About 380 of the jobs moving to the Serta Simmons HQ are already in the Atlanta area. They’ll move from the company’s corporate headquarters in Buckhead, Simmons Beautyrest brand offices in Dunwoody and a research and innovation center in Norcross.

Another 120 employees based at the Serta brand offices in Hoffman Estates, Ill., are being offered positions at the company’s new location.

“Our intent is to bring all of those business units together into a single location in Atlanta. We’ll focus on Assembly as a potential location,” said Serta Simmons spokeswoman Noreen Pratscher. “What we like about moving to a single campus — potentially Assembly — is we can accommodate future growth.”

The 5 acres reserved for Serta Simmons will house a four-story office building, a parking deck and a research and development facility, located beneath MARTA and CSX train tracks. The 250,000-square-foot campus is scheduled to open in early 2019.

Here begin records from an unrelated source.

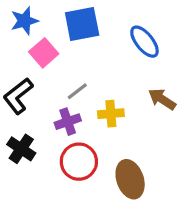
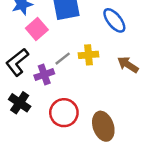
yellow cross: (111, 114) -> (89, 55), moved
purple cross: (68, 122) -> (44, 75), moved

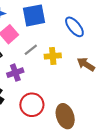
gray line: (63, 59) -> (31, 50), moved

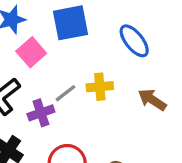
gray line: (31, 50) -> (65, 93), moved

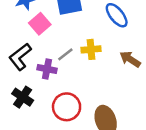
purple cross: (41, 113) -> (47, 69), turned 30

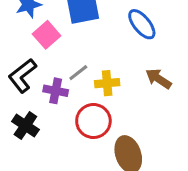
yellow cross: (91, 49) -> (107, 83), moved
red circle: (67, 107) -> (93, 121), moved

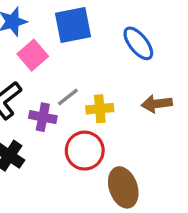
brown arrow: (158, 79) -> (157, 104), turned -40

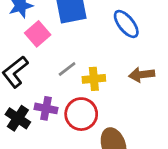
purple cross: (43, 117) -> (46, 108), moved

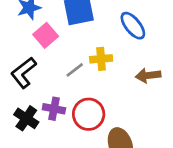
yellow cross: (94, 79) -> (101, 59), moved

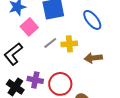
gray line: (75, 70) -> (50, 43), moved
brown arrow: (148, 75) -> (93, 58), moved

Besides Serta Simmons, two other businesses are already operating at the former GM plant:Third Rail Studios, which produces movies and TV shows, and a Nissan dealership.

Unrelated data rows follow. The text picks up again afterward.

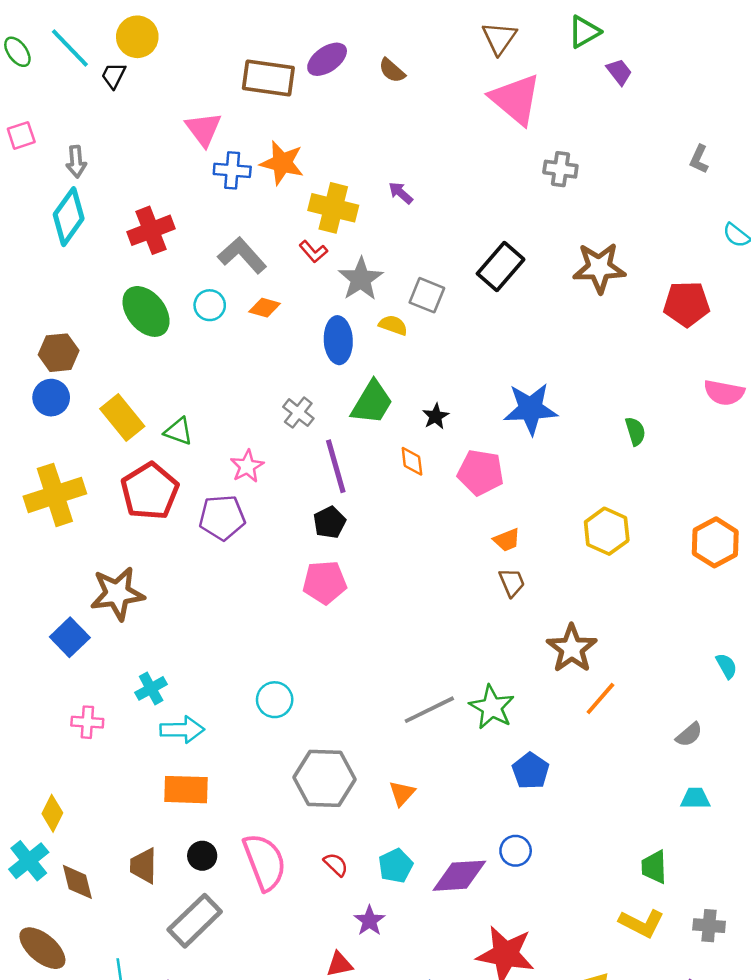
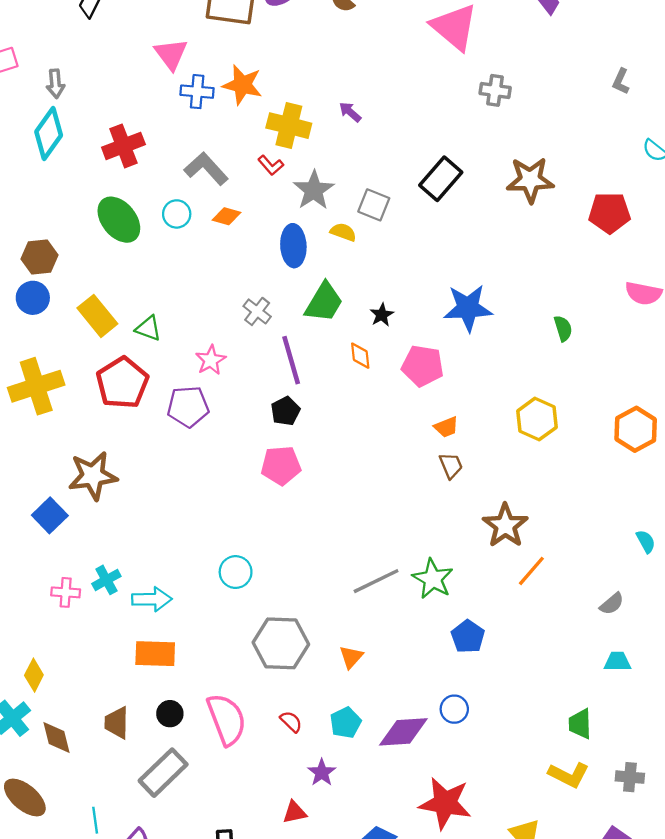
cyan cross: (151, 688) -> (106, 580), moved

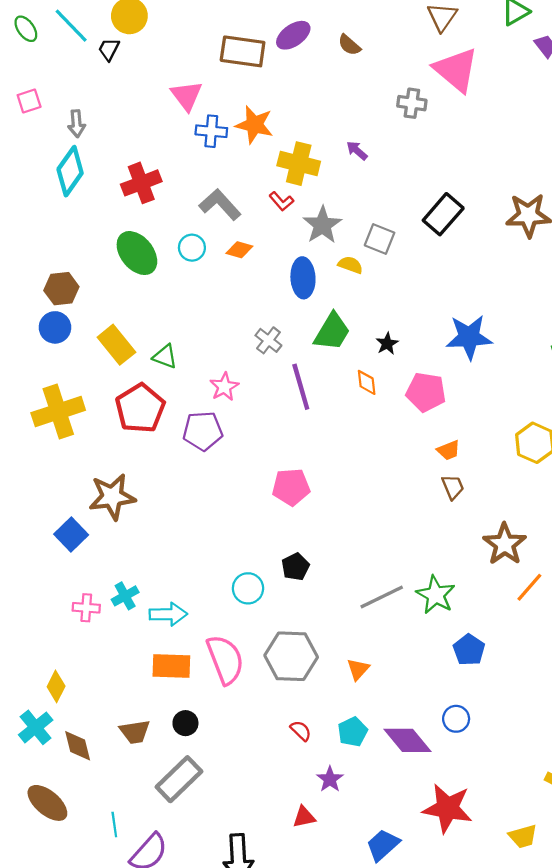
gray cross: (495, 90) -> (412, 103), moved
black pentagon: (285, 411) -> (295, 567), moved
pink semicircle: (227, 719) -> (225, 660), moved
brown trapezoid: (117, 723) -> (135, 732), turned -100
purple diamond: (403, 732) -> (408, 740), turned 54

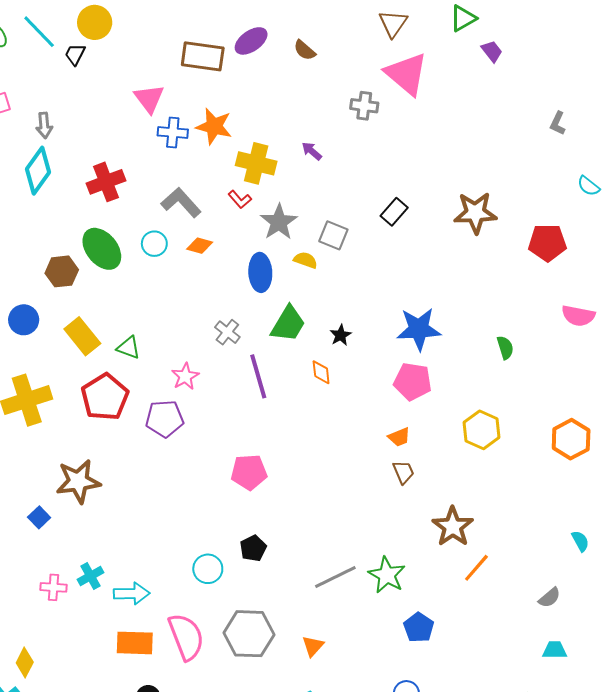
black rectangle: (443, 214) -> (394, 212), size x0.7
brown hexagon: (61, 289) -> (62, 271), moved
pink pentagon: (426, 392) -> (413, 382), moved
blue square: (71, 534) -> (39, 517), size x0.7

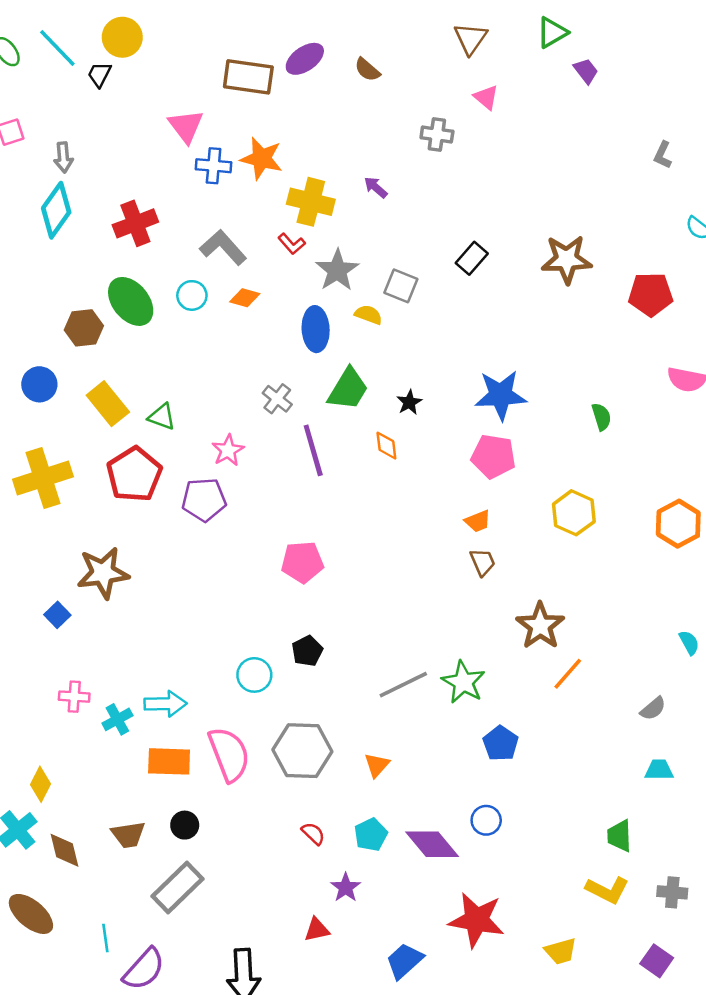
pink triangle: (406, 74) -> (486, 97), size x0.5
cyan cross: (91, 576) -> (117, 719), moved

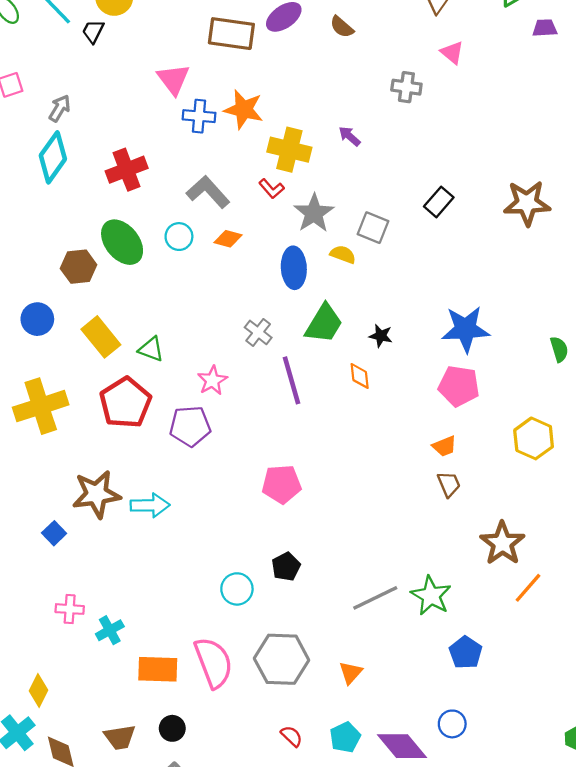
purple trapezoid: (586, 71) -> (545, 28), turned -55
gray arrow: (63, 157) -> (60, 108), turned -144
black star: (409, 402) -> (381, 336), turned -30
cyan arrow: (165, 704) -> (150, 505), moved

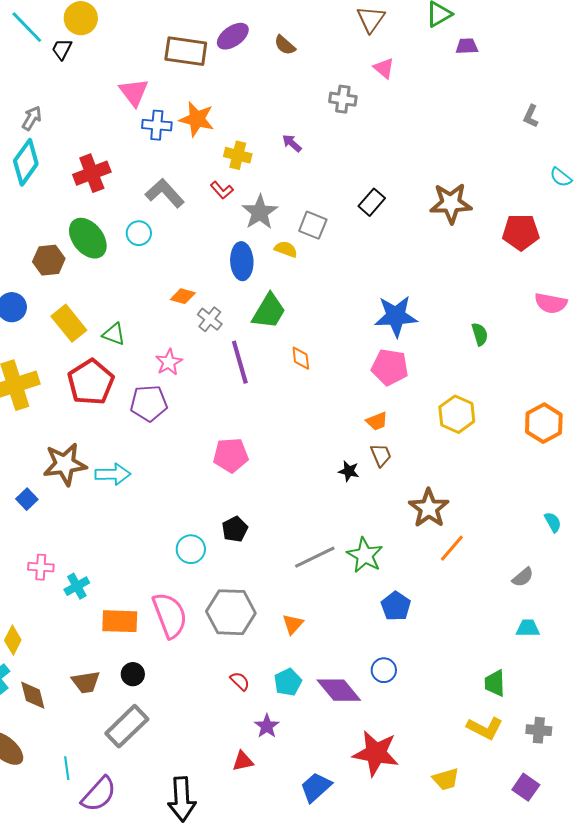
yellow cross: (289, 150) -> (238, 155), size x0.7
orange diamond: (228, 239) -> (183, 296), moved
black star: (381, 336) -> (349, 471), moved

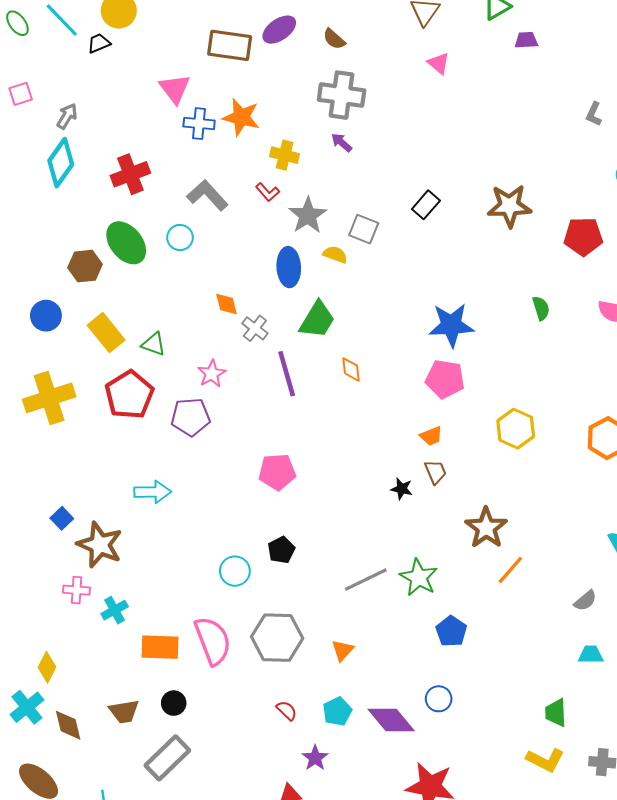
black trapezoid: (62, 49) -> (99, 43), turned 40
gray cross: (343, 99) -> (342, 95), moved, size x1.6
orange diamond: (183, 296) -> (226, 304), turned 60
green semicircle: (480, 334) -> (541, 308), moved
brown star: (65, 464) -> (100, 545), moved, turned 30

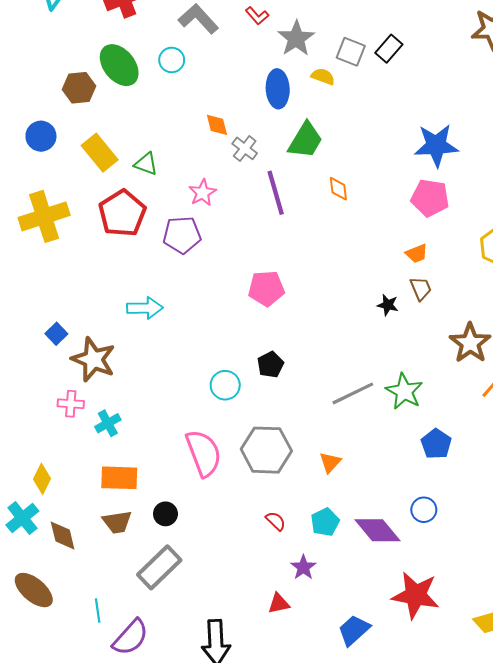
black rectangle: (426, 205) -> (389, 49), moved
orange rectangle: (160, 647) -> (119, 478), moved

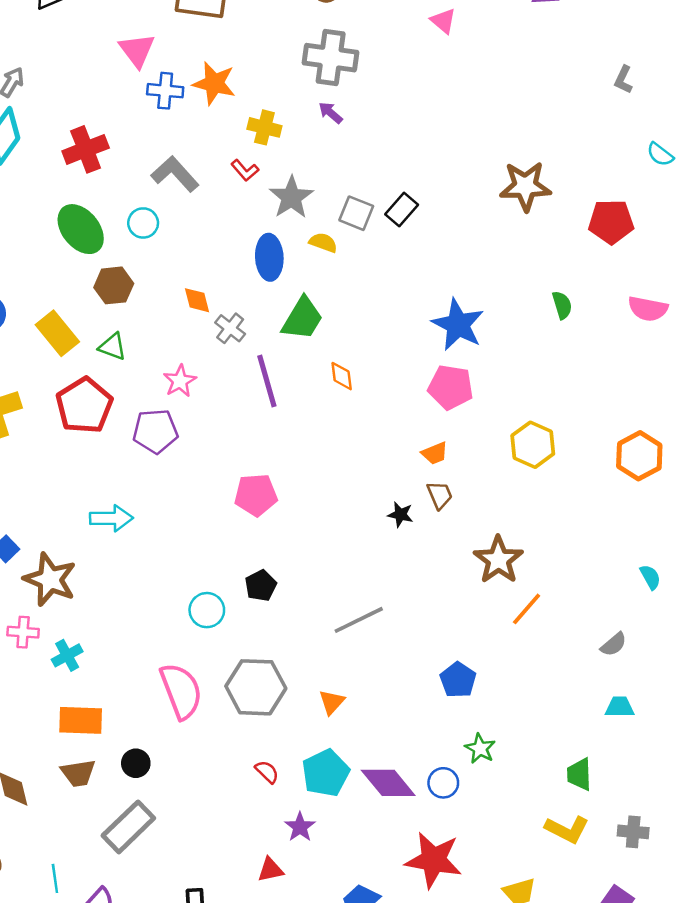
brown hexagon: (79, 88) -> (114, 285), moved
blue star: (436, 145) -> (458, 325), turned 30
green star: (404, 391) -> (480, 749), moved, size x0.7
blue circle: (424, 510) -> (443, 783), moved
cyan pentagon: (325, 522) -> (326, 773), size x1.4

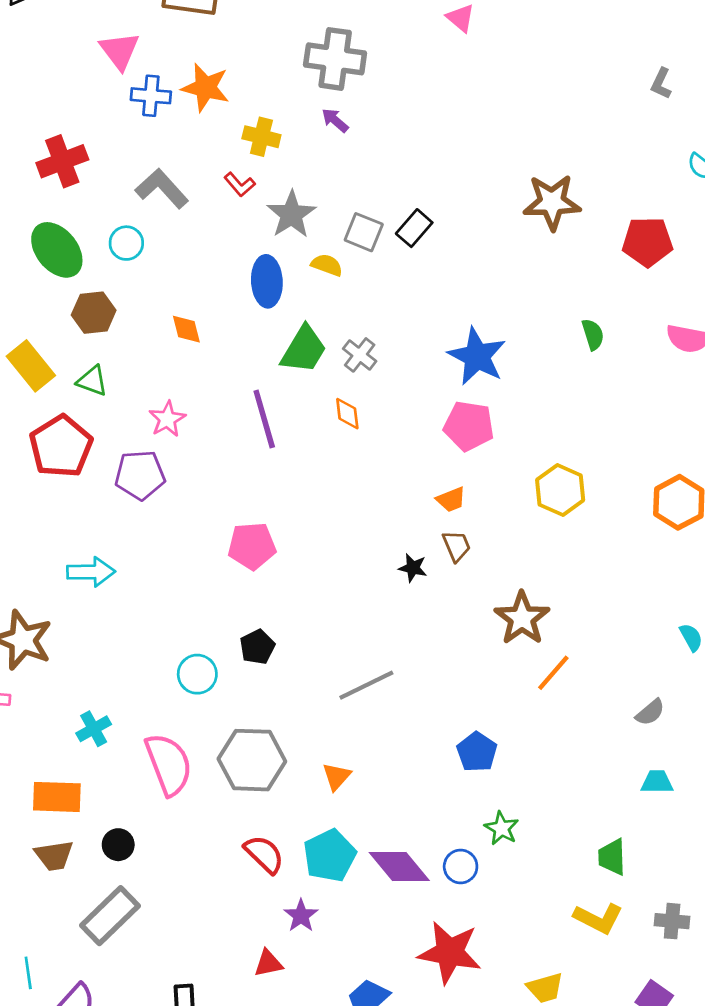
gray cross: (230, 328) -> (360, 355), moved
cyan cross: (67, 655) -> (94, 729), moved
red semicircle: (267, 772) -> (264, 854), size x1.5

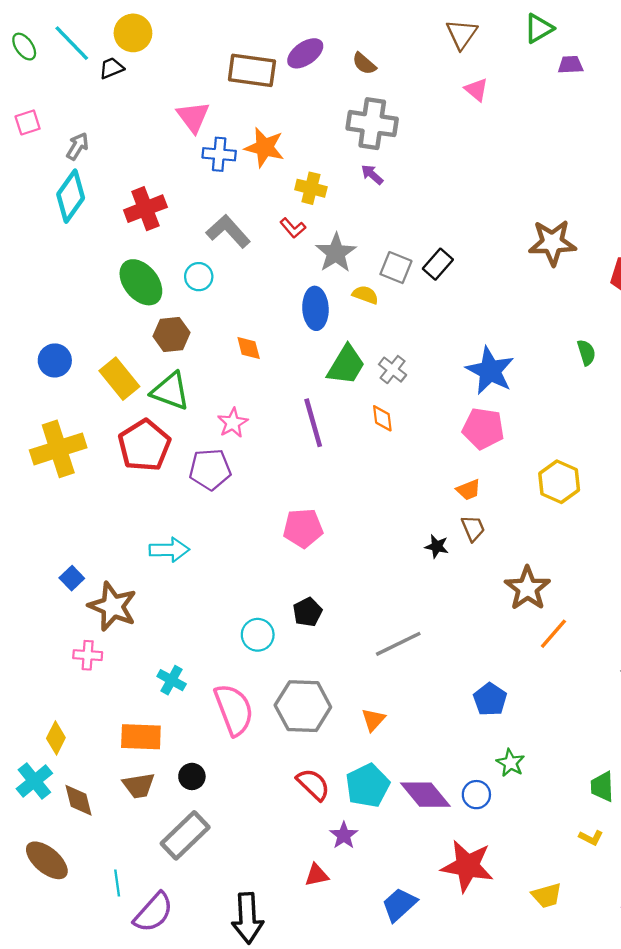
green triangle: (92, 381) -> (170, 391), size x1.5
cyan cross: (94, 729) -> (172, 680), turned -32
yellow L-shape: (598, 918) -> (591, 838), size x0.6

Developers hope to recruit a brewery, condos, restaurants, a health-related company company and a movie theater, according to bond documents. The site’s developer, The Integral Group, is selling $53 million in bonds whose proceeds will be used for infrastructure like roads, grading, utilities, street parking and related improvements.

The project’s architect, Stan Eckstut, said he envisions building a community of walkable neighborhoods, access to public transit, parks, workplaces and retail.

“It’s a way of living where maybe it goes back to the old kinds of towns that used to be where people lived and worked around the main street of downtown,” Eckstut said during a speech, published by The Brookhaven Post, during Pittman’s State of the City address April 28.

The Integral Group declined to comment, and executives for a subdeveloper, Holder Properties, didn’t respond to a phone message and email.

Before the Doraville Development Authority approved tax incentives, Serta Simmons was considering other sites outside Georgia for its headquarters, said Dan McRae, the bond attorney for the deal

“We have a very great corporate headquarters project — very much in demand across the country,” McRae told the board before its 6-0 vote May 3. “It’s very normal that they ask for incentives in this community that they’d get in other communities.”

The tax breaks give Serta Simmons a discount on property taxes that would otherwise go to DeKalb County schools, DeKalb County government and the city of Doraville.

Serta Simmons will do business on the site tax-free for its first three years on the former GM site, which amounts to a benefit worth $3.5 million of the $16.8 million total, according to terms of a memorandum of understanding between the development authority and the company. The tax discount then gradually declines from 100 percent to 35 percent over the next nine years, then holds steady at that rate for 18 more years.

Last year, the Doraville Development Authority approved a 35 percent tax break for the entire GM property over the next 30 years. Through a complex financing arrangement, the tax money that businesses save through the incentive is designed to offset the cost of more than $180 million of infrastructure improvements, including a covered street connecting the site to the Doraville MARTA station.

Further government support for the project came in January, when the DeKalb Commission and Doraville City Council created a tax allocation district on the GM site. With the TAD, future growth in the site’s property tax revenue will be spent on infrastructure.

The city’s decision to award tax incentives was critical to Serta Simmons moving forward with its new headquarters, said Kristen McGuffey, the company’s general counsel.

“What you’re doing here tonight is a big reason we’re looking at this Doraville location,” McGuffey told the development authority board at its May 3 meeting.